The Wall Street Journal on the minutes from the Federal Open Market Committee's June meeting that show growing worry over trade harm:

The U.S. economy continues to show strength in the wake of tax reform and deregulation, but the downside of robust growth is that Donald Trump thinks this means he can dabble at trade war with impunity. He ought to look at the signs that growth would be even stronger if not for his border-tax brawls.

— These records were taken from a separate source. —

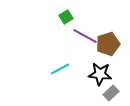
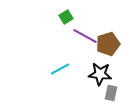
gray rectangle: rotated 35 degrees counterclockwise
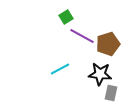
purple line: moved 3 px left
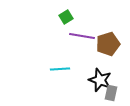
purple line: rotated 20 degrees counterclockwise
cyan line: rotated 24 degrees clockwise
black star: moved 6 px down; rotated 15 degrees clockwise
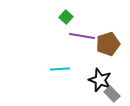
green square: rotated 16 degrees counterclockwise
gray rectangle: moved 1 px right, 1 px down; rotated 56 degrees counterclockwise
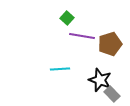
green square: moved 1 px right, 1 px down
brown pentagon: moved 2 px right
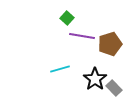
cyan line: rotated 12 degrees counterclockwise
black star: moved 5 px left, 1 px up; rotated 15 degrees clockwise
gray rectangle: moved 2 px right, 6 px up
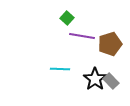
cyan line: rotated 18 degrees clockwise
gray rectangle: moved 3 px left, 7 px up
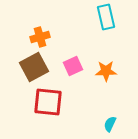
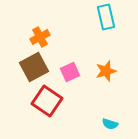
orange cross: rotated 12 degrees counterclockwise
pink square: moved 3 px left, 6 px down
orange star: rotated 15 degrees counterclockwise
red square: moved 1 px left, 1 px up; rotated 28 degrees clockwise
cyan semicircle: rotated 98 degrees counterclockwise
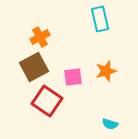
cyan rectangle: moved 6 px left, 2 px down
pink square: moved 3 px right, 5 px down; rotated 18 degrees clockwise
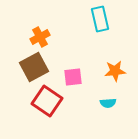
orange star: moved 9 px right; rotated 10 degrees clockwise
cyan semicircle: moved 2 px left, 21 px up; rotated 21 degrees counterclockwise
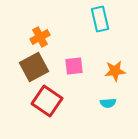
pink square: moved 1 px right, 11 px up
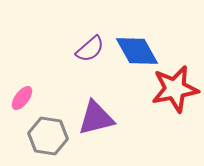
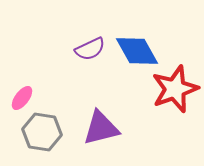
purple semicircle: rotated 16 degrees clockwise
red star: rotated 9 degrees counterclockwise
purple triangle: moved 5 px right, 10 px down
gray hexagon: moved 6 px left, 4 px up
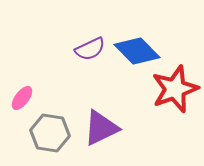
blue diamond: rotated 15 degrees counterclockwise
purple triangle: rotated 12 degrees counterclockwise
gray hexagon: moved 8 px right, 1 px down
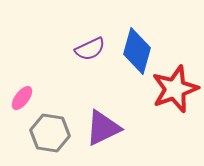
blue diamond: rotated 60 degrees clockwise
purple triangle: moved 2 px right
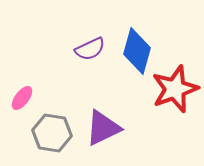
gray hexagon: moved 2 px right
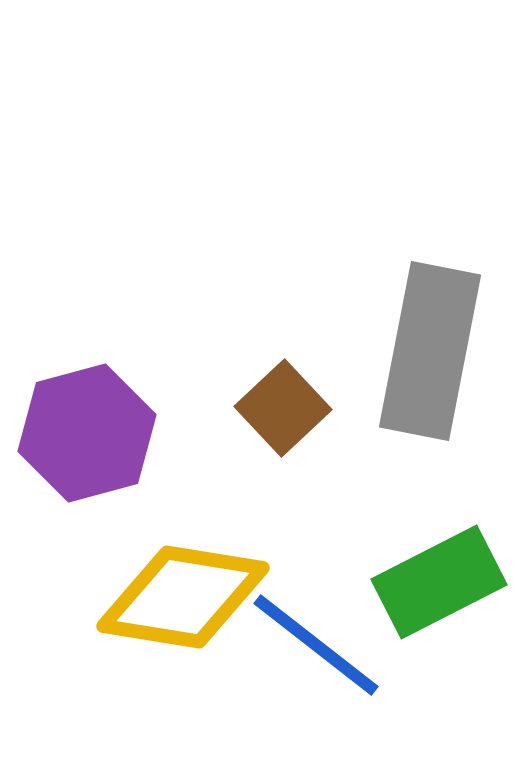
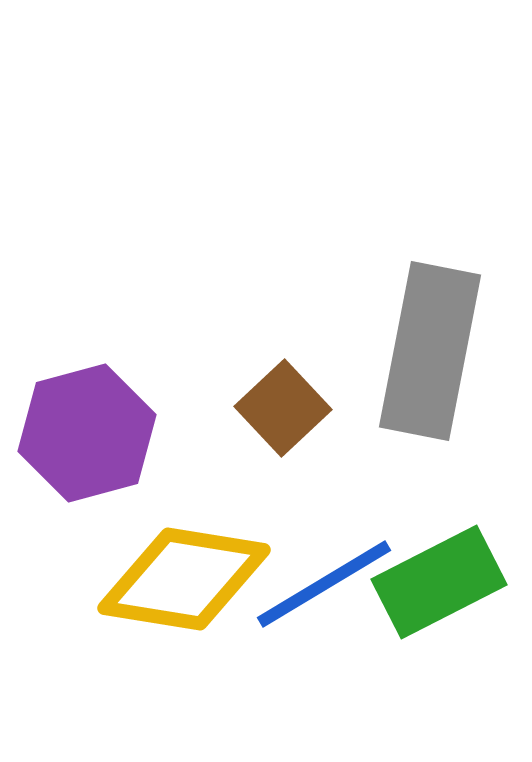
yellow diamond: moved 1 px right, 18 px up
blue line: moved 8 px right, 61 px up; rotated 69 degrees counterclockwise
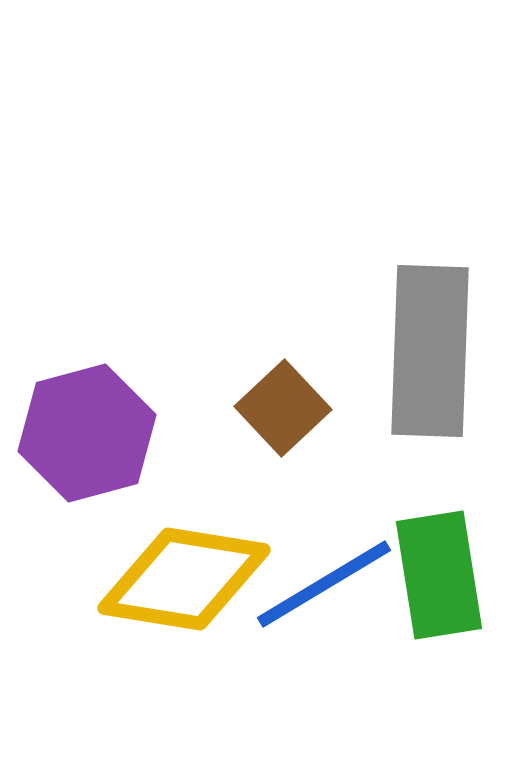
gray rectangle: rotated 9 degrees counterclockwise
green rectangle: moved 7 px up; rotated 72 degrees counterclockwise
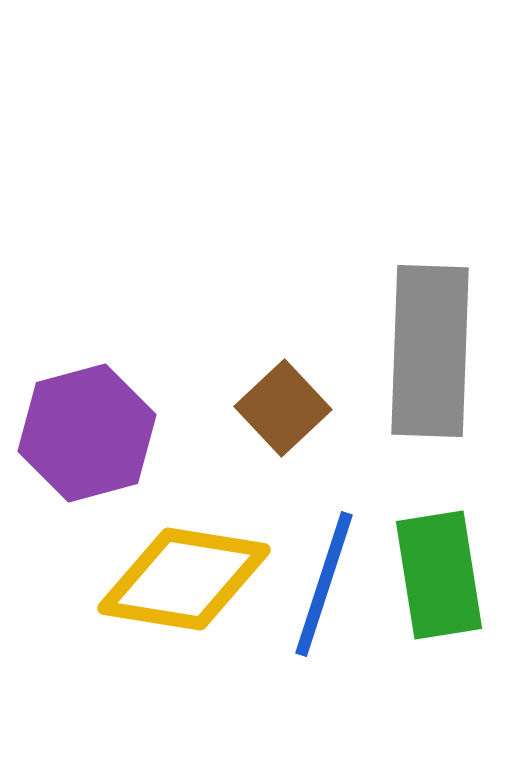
blue line: rotated 41 degrees counterclockwise
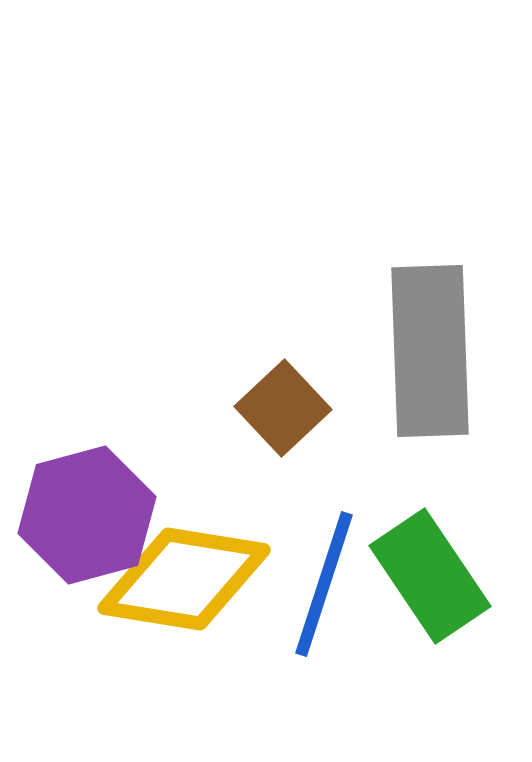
gray rectangle: rotated 4 degrees counterclockwise
purple hexagon: moved 82 px down
green rectangle: moved 9 px left, 1 px down; rotated 25 degrees counterclockwise
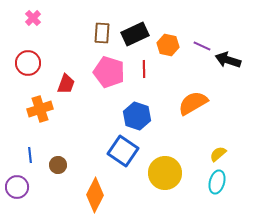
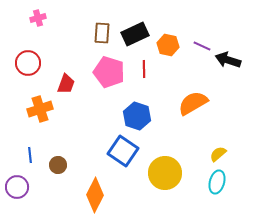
pink cross: moved 5 px right; rotated 28 degrees clockwise
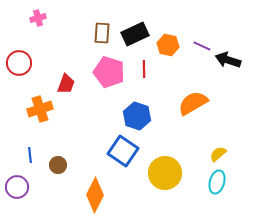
red circle: moved 9 px left
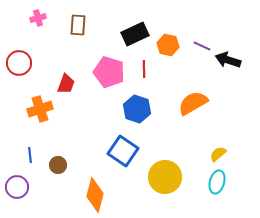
brown rectangle: moved 24 px left, 8 px up
blue hexagon: moved 7 px up
yellow circle: moved 4 px down
orange diamond: rotated 12 degrees counterclockwise
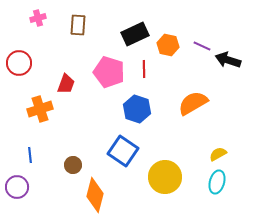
yellow semicircle: rotated 12 degrees clockwise
brown circle: moved 15 px right
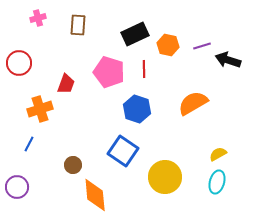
purple line: rotated 42 degrees counterclockwise
blue line: moved 1 px left, 11 px up; rotated 35 degrees clockwise
orange diamond: rotated 20 degrees counterclockwise
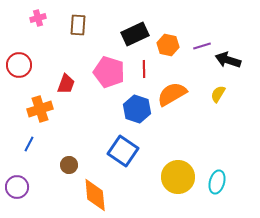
red circle: moved 2 px down
orange semicircle: moved 21 px left, 9 px up
yellow semicircle: moved 60 px up; rotated 30 degrees counterclockwise
brown circle: moved 4 px left
yellow circle: moved 13 px right
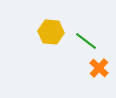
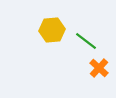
yellow hexagon: moved 1 px right, 2 px up; rotated 10 degrees counterclockwise
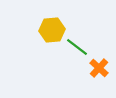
green line: moved 9 px left, 6 px down
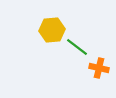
orange cross: rotated 30 degrees counterclockwise
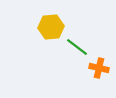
yellow hexagon: moved 1 px left, 3 px up
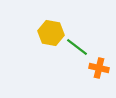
yellow hexagon: moved 6 px down; rotated 15 degrees clockwise
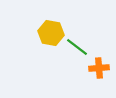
orange cross: rotated 18 degrees counterclockwise
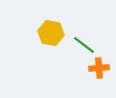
green line: moved 7 px right, 2 px up
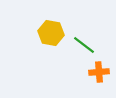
orange cross: moved 4 px down
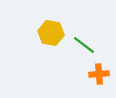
orange cross: moved 2 px down
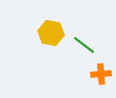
orange cross: moved 2 px right
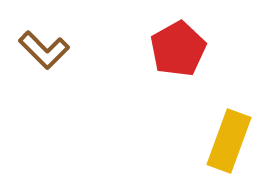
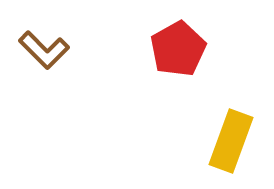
yellow rectangle: moved 2 px right
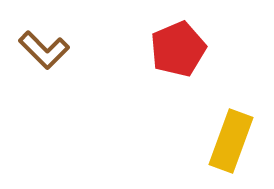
red pentagon: rotated 6 degrees clockwise
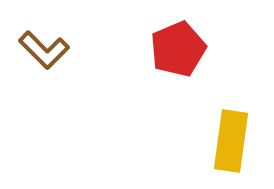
yellow rectangle: rotated 12 degrees counterclockwise
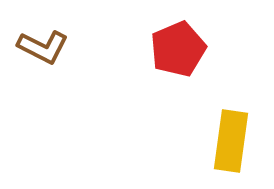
brown L-shape: moved 1 px left, 3 px up; rotated 18 degrees counterclockwise
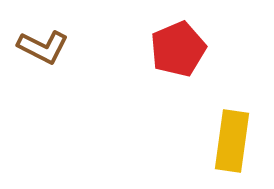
yellow rectangle: moved 1 px right
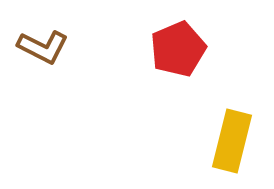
yellow rectangle: rotated 6 degrees clockwise
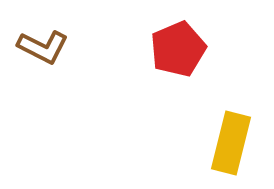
yellow rectangle: moved 1 px left, 2 px down
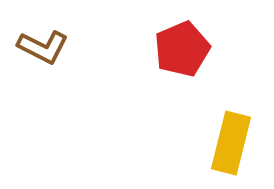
red pentagon: moved 4 px right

The latest evidence came in the minutes from the Federal Open Market Committee's June meeting. Fed district presidents from around the U.S. reported evidence of strong growth, but along the way came this warning:

"However, many District contacts expressed concern about the possible adverse effects of tariffs and other proposed trade restrictions, both domestically and abroad, on future investment activity; contacts in some Districts indicated that plans for capital spending had been scaled back or postponed as a result of uncertainty over trade policy."

The minutes continued: "Contacts in the steel and aluminum industries expected higher prices as a result of the tariffs on these products but had not planned any new investments to increase capacity. Conditions in the agricultural sector reportedly improved somewhat, but contacts were concerned about the effect of potentially higher tariffs on their exports."

These reports are from the economy's ground floor, not the Beltway penthouse. They show that U.S. tariffs and the risks of retaliation are creating uncertainty that could reduce business investment. This probably won't show up in GDP for the recently completed second quarter because the tariff impact is only starting to be felt.

But investment decisions roll through the economy with a lag. More uncertainty means less investment, which means less growth, which means fewer jobs and slower wage gains. Mr. Trump isn't any more immune from the laws of economics than Barack Obama was.